A variety of pharmacokinetic programs are used to conduct pharmacodynamic modeling. Many programs (e.g., WinNonlin, Pharsight, Inc.; ADAPT II, BMSR, UCSF) have embedded the standard receptor-based equations in their model libraries. Pharmacodynamic modeling is often conducted based on changes from a baseline value of a measurable biomarker. Measurable physiologic biomarkers can be affected by diurnal changes, day-to-day variability, as well as a variety of other factors including diet and coadministration of other medications. It is good practice to obtain at least two baseline values for pharmacodynamic evaluations that involve continuous data of an endogenous biomarker. Initial model selection also involves determination whether the model will be based on a direct effect or an inverse (inhibitory) relationship.
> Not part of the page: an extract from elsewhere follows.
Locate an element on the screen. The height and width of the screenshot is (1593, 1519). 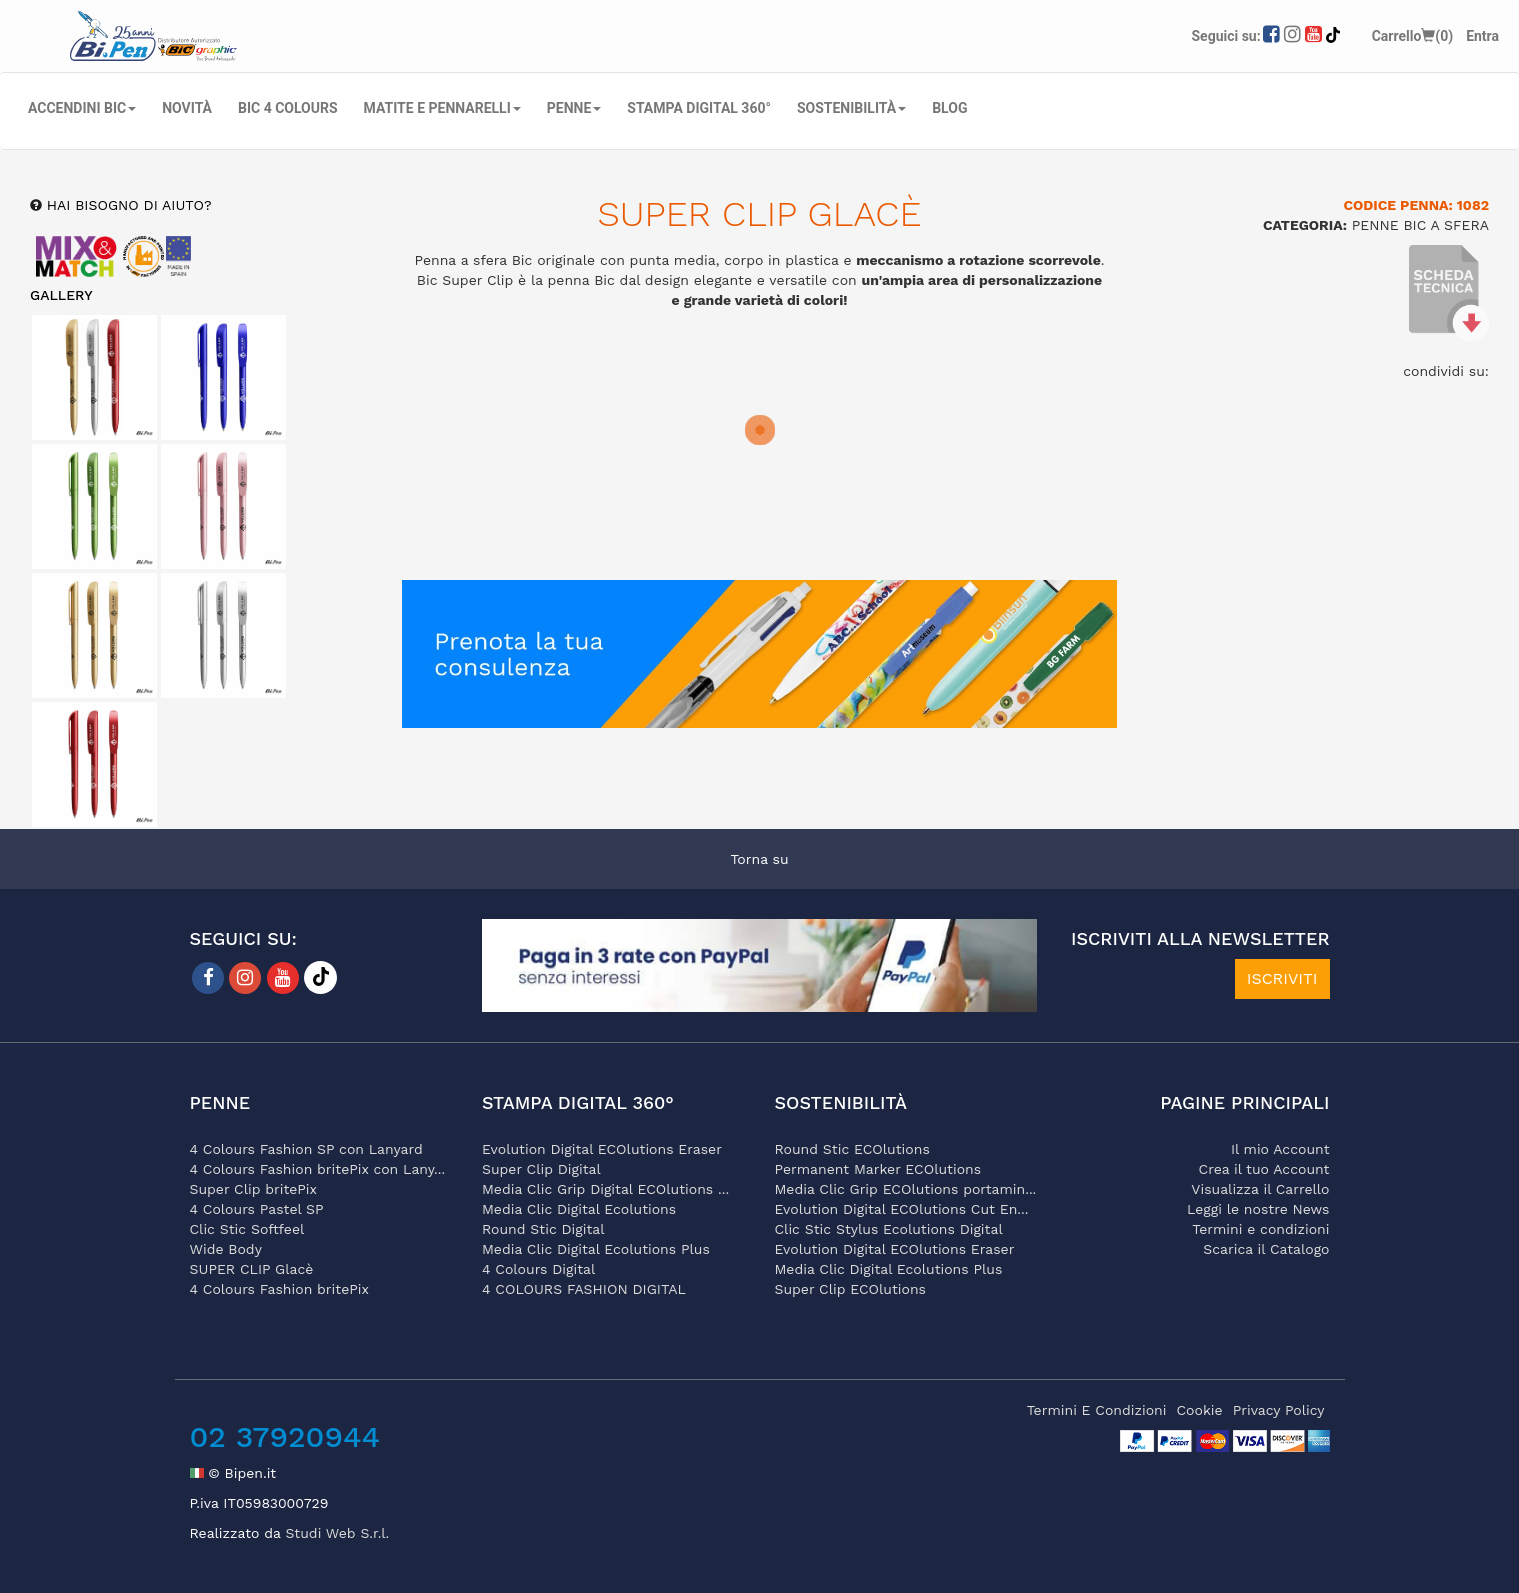 Permanent Marker ECOlutions is located at coordinates (878, 1169).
The process of identifying the most appropriate model involves a statistical approach similar to that used for pharmacokinetic model identification (see Pharmacokinetic Modelling Chapter for more details).

While it is relatively easy to identify relationships between pharmacokinetics and pharmacodynamics, the strength of the association is often not sufficient to justify utilization of the data for establishment of a therapeutic target.

6.2 Data Interpretation

Establishment of a relationship between pharmacokinetics and pharmacodynamics is typically used to justify investigation of therapeutic drug monitoring in the clinical setting. Simply establishing the link does not mean that individualization of doses can be applied easily and accurately. However, the data may be utilized to determine the optimal schedule of administration and provide clues toward the likely biological mechanism of action. For example, if the time of plasma exposure experienced above a potentially cytotoxic concentration relates to response better than the maximal observed concentration, it would suggest a cycle-dependent mechanism and a prolonged exposure regimen may be preferred for future studies based on these data. Thus, the pharmacodynamic assessment of anticancer agents will rely heavily on effect marker determination, data analysis, and appropriate clinical trial design.

7 Conclusion

Pharmacodynamic modeling of anticancer agents presents a unique set of challenges from measurement to model building. However, diligence has proven that appropriate models can be produced to accurately predict the pharmacological effects of these drugs at given drug exposures and times. The real remaining challenge is the development of simple and cost-effective means to use these models to individualize cancer therapies to achieve maximum benefit and minimal toxicity.